Nicht unbeteiligt an der Seite stehen konnte Wehler auch, als sein Kölner Lehrer Theodor Schieder von der nächsten Historiker-Generation nach Wehler attackiert wurde, von Achtundsechzigern wie Götz Aly. Schieder war 1937 der NSDAP beigetreten, hatte in Königsberg gelehrt und für den ostpreußischen Gauleiter Erich Koch gearbeitet, in seinen Schriften fanden sich Begriffe wie die "Entjudung Restpolens".

Auf dem 150. Historikertag in Frankfurt/Main erklärte der streitbare Berliner Historiker Götz Aly nonchalant, Schieder habe "am Menschheitsverbrechen Holocaust mitgewirkt": "Schieder propagierte den Krieg und die Vorstellung von der rassisch definierten Nation." Wehler verteidigte seinen Lehrer und Doktorvater - er habe nach 1945 "die zweite Chance" genutzt und sein altes Denken konsequent überwunden. Aly und Wehler verband seitdem eine solide Feindschaft.

Politisch war Wehler nicht so leicht einzuordnen. Er galt als Linker, der SPD nahestehend. Doch immer wieder und vor allem gegen Ende seiner Karriere vertrat er auch konservative Positionen. So wandte er sich gegen die Aufnahme der Türkei in die EU und befand: "Die Bundesrepublik hat kein Ausländerproblem, sondern ein Türkenproblem. Die muslimische Diaspora ist im Prinzip nicht integrierbar." Der Aussage des damaligen Bundespräsidenten Christian Wulff, dass der Islam zu Europa gehöre, trat Wehler mit dem Argumentarium und der Überzeugung eines Historikers - und nicht eines Politikers - entgegen, indem er schrieb, der Islam sei "über die Jahrhunderte hinweg immer ein Gegner dieses Europas gewesen".
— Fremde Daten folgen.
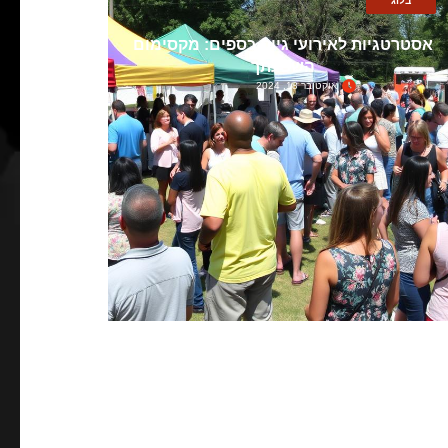
בלוג
אסטרטגיות לאירועי גיוס כספים: מקסימום
השפעתך
אוקטובר 18, 2024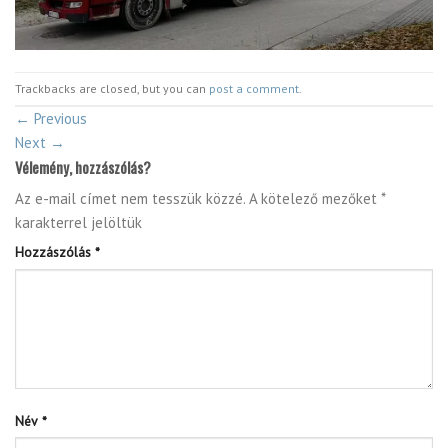
Trackbacks are closed, but you can
post a comment
.
←
Previous
Next
→
Vélemény, hozzászólás?
Az e-mail címet nem tesszük közzé.
A kötelező mezőket
*
karakterrel jelöltük
Hozzászólás
*
Név
*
Mit seinem letzten Buch kehrte Wehler dann zu seinen Anfängen zurück, zur Sozialen Frage. 2013 veröffentlichte er einen - für seinen Verhältnisse - recht schmalen Band: "Die neue Umverteilung: Soziale Ungleichheit in Deutschland." In guter linker Tradition warnte er, als er im SPIEGEL seine Schrift verteidigte , vor "sozialen Exzessen" und griff munter den "habgierigen Turbokapitalismus" an.

Am Samstag ist Hans-Ulrich Wehler im Alter von 82 Jahren in Bielefeld gestorben.